Pour s’aimer soi-même, il faut savoir que nous sommes constitués d’un Corps (qui ressent), d’un Cœur (symbole des émotions), d’un Cerveau (qui analyse et contrôle), d’une Conscience (une boussole qui nous inspire), et enfin d’une bulle d’intimité, qui protège les autres éléments (les 4C). Mais si un élément est abîmé, tout le reste souffre, et il faut alors chercher de l’aide. C’est aussi l’occasion de parler du consentement et du respect de soi. L’amour de soi s’enracine dans la connaissance de soi : qualités, compétences, valeurs, rêves… Ce n’est pas toujours facile pour ces jeunes de prendre de la hauteur sur leur vie, et de trouver les mots justes.
Deuxième étape, la relation aux autres, amicale et amoureuse. On découvre peu à peu que la relation amoureuse comporte les mêmes ingrédients de base que la relation amicale, avec quelques ajouts : attirance physique, exclusivité… Pour exprimer son attachement, il existe aussi différentes façons. Certains préfèrent la tendresse, d’autres se rendent disponible, acceptent de rendre un service, offrent un cadeau, ou expriment des paroles encourageantes et valorisantes.
Et l’amour physique ? Au jeu du « d’accord/pas d’accord », on mesure que les jeunes sont conscients que l’amour doit être libre, qu’il doit être vrai, que la beauté n’est pas que physique, qu’il n’y a pas pour eux d’injonction à manifester physiquement son attachement, que chacun avance à son rythme et qu’il doit être respecté. Cette étape est aussi celle où l’on alerte sur les pièges des représentations de l’amour, la pornographie, le chantage aux photos intimes, les prédateurs sexuels sur les sites de jeux en ligne ou les réseaux sociaux… une réalité amplifiée par l’usage généralisé des smartphones, sans réelle protection numérique.

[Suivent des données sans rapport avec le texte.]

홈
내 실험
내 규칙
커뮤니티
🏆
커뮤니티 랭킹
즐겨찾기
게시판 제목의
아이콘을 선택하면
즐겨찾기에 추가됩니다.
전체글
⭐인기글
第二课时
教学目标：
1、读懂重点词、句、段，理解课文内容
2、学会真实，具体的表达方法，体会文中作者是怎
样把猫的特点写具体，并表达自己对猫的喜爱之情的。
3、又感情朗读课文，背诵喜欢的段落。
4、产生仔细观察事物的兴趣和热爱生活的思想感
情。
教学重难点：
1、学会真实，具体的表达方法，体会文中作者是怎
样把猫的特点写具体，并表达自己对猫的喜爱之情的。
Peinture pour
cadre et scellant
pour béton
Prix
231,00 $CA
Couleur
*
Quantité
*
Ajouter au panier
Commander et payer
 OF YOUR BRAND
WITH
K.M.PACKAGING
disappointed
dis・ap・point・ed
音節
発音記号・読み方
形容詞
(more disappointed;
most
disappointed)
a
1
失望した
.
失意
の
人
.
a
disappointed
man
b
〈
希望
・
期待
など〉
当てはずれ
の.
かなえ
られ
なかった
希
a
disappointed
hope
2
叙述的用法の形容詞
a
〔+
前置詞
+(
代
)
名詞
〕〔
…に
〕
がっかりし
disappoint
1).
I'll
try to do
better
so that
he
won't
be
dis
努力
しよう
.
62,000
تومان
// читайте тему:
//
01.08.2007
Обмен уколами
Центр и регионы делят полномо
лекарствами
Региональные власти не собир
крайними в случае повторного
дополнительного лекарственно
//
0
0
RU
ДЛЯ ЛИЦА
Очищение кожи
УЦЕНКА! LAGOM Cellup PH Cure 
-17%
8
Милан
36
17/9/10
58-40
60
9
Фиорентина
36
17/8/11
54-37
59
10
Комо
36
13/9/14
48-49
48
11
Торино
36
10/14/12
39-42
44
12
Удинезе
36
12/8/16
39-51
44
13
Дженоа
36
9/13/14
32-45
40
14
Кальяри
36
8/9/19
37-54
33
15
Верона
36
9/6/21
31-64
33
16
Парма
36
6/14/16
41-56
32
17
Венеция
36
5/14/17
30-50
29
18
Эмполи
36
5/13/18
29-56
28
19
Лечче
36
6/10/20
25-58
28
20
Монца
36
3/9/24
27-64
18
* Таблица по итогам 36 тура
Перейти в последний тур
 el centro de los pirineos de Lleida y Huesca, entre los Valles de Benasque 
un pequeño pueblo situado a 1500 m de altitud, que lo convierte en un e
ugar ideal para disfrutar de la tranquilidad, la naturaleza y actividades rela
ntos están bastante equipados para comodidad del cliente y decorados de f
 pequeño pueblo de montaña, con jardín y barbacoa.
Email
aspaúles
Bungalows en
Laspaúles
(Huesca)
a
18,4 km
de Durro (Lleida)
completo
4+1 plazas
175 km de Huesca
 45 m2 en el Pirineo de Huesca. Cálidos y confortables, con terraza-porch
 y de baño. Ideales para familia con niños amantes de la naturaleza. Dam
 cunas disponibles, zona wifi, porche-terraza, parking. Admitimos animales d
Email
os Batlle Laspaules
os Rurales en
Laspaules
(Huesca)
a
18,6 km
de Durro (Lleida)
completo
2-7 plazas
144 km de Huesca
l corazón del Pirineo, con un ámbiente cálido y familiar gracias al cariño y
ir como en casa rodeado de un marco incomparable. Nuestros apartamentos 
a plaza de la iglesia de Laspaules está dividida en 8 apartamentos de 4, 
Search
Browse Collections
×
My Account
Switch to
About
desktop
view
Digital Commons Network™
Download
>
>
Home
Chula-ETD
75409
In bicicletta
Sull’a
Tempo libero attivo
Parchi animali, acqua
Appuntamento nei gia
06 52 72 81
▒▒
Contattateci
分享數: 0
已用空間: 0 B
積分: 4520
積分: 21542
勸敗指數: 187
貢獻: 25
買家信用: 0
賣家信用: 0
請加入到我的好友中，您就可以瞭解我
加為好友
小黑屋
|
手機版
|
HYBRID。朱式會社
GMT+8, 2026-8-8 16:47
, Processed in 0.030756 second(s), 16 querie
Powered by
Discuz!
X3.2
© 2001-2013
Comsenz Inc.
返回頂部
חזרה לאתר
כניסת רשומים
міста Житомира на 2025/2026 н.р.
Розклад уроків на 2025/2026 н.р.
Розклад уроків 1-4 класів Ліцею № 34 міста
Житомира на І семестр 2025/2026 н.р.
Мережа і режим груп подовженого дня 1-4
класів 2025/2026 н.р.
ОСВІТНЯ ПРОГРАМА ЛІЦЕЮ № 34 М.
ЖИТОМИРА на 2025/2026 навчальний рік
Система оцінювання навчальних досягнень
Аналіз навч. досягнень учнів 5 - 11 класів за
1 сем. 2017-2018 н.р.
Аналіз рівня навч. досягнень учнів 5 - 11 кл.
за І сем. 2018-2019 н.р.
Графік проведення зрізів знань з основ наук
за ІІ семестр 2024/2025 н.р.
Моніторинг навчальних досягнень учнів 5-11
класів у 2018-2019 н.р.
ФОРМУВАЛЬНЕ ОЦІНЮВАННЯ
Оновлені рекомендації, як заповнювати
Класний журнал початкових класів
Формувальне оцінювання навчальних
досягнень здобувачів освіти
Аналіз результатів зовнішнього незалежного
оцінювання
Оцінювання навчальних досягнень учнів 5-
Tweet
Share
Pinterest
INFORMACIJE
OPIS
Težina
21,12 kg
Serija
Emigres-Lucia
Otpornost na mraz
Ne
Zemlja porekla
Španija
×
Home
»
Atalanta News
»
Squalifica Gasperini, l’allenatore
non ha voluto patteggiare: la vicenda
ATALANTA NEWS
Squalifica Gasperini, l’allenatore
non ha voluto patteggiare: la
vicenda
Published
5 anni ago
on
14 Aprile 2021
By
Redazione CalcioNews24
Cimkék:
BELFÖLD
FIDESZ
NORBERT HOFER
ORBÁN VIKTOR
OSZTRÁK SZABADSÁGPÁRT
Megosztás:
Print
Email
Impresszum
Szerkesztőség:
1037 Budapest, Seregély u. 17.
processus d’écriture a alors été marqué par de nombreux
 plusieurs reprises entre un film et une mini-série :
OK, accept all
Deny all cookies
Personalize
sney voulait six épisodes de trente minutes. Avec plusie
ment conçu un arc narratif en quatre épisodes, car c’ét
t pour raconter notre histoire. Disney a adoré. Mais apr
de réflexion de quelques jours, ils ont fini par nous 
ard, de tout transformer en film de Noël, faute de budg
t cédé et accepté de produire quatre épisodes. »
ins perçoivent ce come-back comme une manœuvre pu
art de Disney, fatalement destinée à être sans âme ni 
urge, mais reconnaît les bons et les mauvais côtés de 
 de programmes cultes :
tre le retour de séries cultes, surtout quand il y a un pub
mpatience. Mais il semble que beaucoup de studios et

Enfin, les ados ont apprécié la vidéo sur la différence entre être amoureux et aimer. Avec des termes et une énergie qui les touche, l’influenceur Sudehy parle de choix, de volonté d’engagement, d’acceptation de l’autre avec ses qualités et ses défauts.
A tous les âges, il est bon de repenser son rapport à soi, aux autres, à l’autre… sous le regard d’amour infini du Seigneur : « tu as du prix à mes yeux, et je t’aime » (Isaïe 43,4).